# PROJET 5 : Catégorisez automatiquement les questions 

**PLAN DE PROJET**
1. Titre de projet : PROJET 5 - Catégorisez automatiquement les questions


2. Chargement de bibliothèques


3. Récupérer les données + Séparation de données en test et train
    - Enregistrement de fichiers en .csv :
        - X_train.csv
        - y_train.csv
        - X_test.csv
        - y_test.csv


4. Data cleaning
    - Features :
        - Enlever les balises HTML
        - Enlever la ponctuation
        - Mise en minuscule et tokenization
        - Enlever les stopwords
    - Target :
        - Enlever les balises "<>"


5. Feature engineering 
    - Recodage en bigrams
    - Fusion de title, body + bigrams


6. Analyse exploratoire
    - Analyses univariées
        - Description générale : Longueur de posts, nombre de tags
        - Bag of words : Les expressions les plus fréquentes : feature & target
            - Arrays générées:
                - X_train_bow
                - X_train_vocab_bow
                - X_train_dist_bow
                - y_train_bow
                - y_train_vocab_bow
                - y_train_dist_bow
                
                
        - TF - IDF : Les expressions les plus fréquentes : feature & target
             - Arrays générées:
                  - X_train_ifidf
                  - X_train_vocab_ifidf
                  - X_train_dist_ifidf
                  - y_train_ifidf
                  - y_train_vocab_ifidf
                  - y_train_dist_ifidf
                  

    - Analyse multivarié 
    **QUESTION : Peut-on considérer LDA comme analyse multivariée ?**
    
    
    - Réduction de dimensions
    **QUESTION : Peut-on faire un word2vec ?**
    
    
        

# Chargement de bibliothéques

In [1]:
# Import the libraries
import joblib
from IPython.core.display import display, HTML
import numpy as np
import pandas as pd
from pandas import Series, DataFrame
from sklearn import model_selection
from sklearn.feature_extraction.text import CountVectorizer
from sklearn.feature_extraction.text import TfidfVectorizer
from sklearn.decomposition import LatentDirichletAllocation

import nltk
#nltk.download()  # Download text data sets, including stop words
from nltk.corpus import stopwords # Import the stop word list
import re

# Import BeautifulSoup into your workspace
from bs4 import BeautifulSoup 

# Libraries for data visualisation
import matplotlib.pyplot as plt
import seaborn as sns
sns.set_style('whitegrid')
%matplotlib inline

In [2]:
#Disable warning for .loc
pd.options.mode.chained_assignment = None  # default='warn'

# Récupération de données

## Loader les fichiers .csv

In [3]:
# Load the .csv files
X_train = pd.read_csv('Data/X_train.csv', sep='\t')
X_test = pd.read_csv('Data/X_test.csv', sep='\t')
y_train = pd.read_csv('Data/y_train.csv', sep='\t')
y_test = pd.read_csv('Data/y_test.csv', sep='\t')

In [4]:
# Check the loaded files
print ("Le jeu de données X_train contient", X_train.shape[0], "observations et", X_train.shape[1], "features.") 
print ("Le vecteur y_train contient", y_train.shape[0], "observations.") 
print ("Le jeu de données X_test contient", X_test.shape[0], "observations et", X_test.shape[1], "features.") 
print ("Le vecteur y_test contient", y_test.shape[0], "observations.")  

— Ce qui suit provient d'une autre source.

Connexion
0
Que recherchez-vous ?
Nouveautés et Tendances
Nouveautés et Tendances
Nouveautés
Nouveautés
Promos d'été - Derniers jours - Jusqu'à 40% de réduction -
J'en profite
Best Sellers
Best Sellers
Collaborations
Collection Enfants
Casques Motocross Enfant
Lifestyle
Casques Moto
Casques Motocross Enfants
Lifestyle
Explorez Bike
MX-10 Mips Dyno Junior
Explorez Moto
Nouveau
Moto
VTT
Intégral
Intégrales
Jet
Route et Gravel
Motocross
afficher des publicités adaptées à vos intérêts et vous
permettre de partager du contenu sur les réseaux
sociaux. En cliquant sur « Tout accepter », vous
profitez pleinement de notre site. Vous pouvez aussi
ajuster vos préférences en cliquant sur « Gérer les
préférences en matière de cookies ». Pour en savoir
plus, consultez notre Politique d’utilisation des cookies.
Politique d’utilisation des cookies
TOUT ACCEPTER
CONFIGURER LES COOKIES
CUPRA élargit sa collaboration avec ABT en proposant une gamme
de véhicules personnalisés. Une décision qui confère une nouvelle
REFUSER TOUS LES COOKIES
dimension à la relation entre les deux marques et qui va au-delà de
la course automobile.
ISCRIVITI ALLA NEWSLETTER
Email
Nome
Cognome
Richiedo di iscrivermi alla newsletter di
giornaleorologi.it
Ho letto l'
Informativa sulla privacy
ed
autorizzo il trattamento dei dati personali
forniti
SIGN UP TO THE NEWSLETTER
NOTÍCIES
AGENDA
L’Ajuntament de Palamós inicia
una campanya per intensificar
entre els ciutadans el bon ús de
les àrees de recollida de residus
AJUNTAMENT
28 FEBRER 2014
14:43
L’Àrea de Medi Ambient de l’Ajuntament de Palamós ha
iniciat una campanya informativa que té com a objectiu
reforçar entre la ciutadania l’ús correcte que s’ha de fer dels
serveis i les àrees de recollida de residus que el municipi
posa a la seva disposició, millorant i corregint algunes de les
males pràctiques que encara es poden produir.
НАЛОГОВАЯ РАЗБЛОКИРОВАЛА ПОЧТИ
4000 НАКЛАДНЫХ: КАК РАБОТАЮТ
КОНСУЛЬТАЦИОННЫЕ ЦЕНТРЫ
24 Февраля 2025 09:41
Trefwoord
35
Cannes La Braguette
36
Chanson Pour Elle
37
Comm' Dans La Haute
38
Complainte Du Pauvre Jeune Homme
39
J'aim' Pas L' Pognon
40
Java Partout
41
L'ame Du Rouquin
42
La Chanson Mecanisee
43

Le jeu de données X_train contient 9843 observations et 3 features.
Le vecteur y_train contient 9842 observations.
Le jeu de données X_test contient 9844 observations et 3 features.
Le vecteur y_test contient 9843 observations.


## Récupérer les arrays

### Bag of words !!! Utilité ???

### TF-IDF

In [6]:
# Load the arrays 
X_train_tfidf = np.load('Data/X_train_tfidf.npy')
X_train_vocab_tfidf = np.load('Data/X_train_vocab_tfidf.npy')
X_train_dist_tfidf = np.load('Data/X_train_dist_tfidf.npy')
y_train_tfidf = np.load('Data/y_train_tfidf.npy')
y_train_vocab_tfidf = np.load('Data/y_train_vocab_tfidf.npy')
y_train_dist_tfidf = np.load('Data/y_train_dist_tfidf.npy')

In [24]:
X_train_title_tfidf = np.load('Data/X_train_title_tfidf.npy')
X_train_title_vocab_tfidf = np.load('Data/X_train_title_vocab_tfidf.npy')
X_train_title_dist_tfidf = np.load('Data/X_train_title_dist_tfidf.npy')

In [7]:
# Check the loaded arrays
X_train_tfidf.shape

(9843, 50000)

# Modélisation de flags basée sur les fréquences

## Fréquences BOW

Nous allons mettre en oeuvre une méthode basée uniquement sur les fréquences des expressions (mot / bigram) utilisées dans le post et nous allons regarder si les expressions les plus fréquentes apparaissent dans le vocabulaire de tags.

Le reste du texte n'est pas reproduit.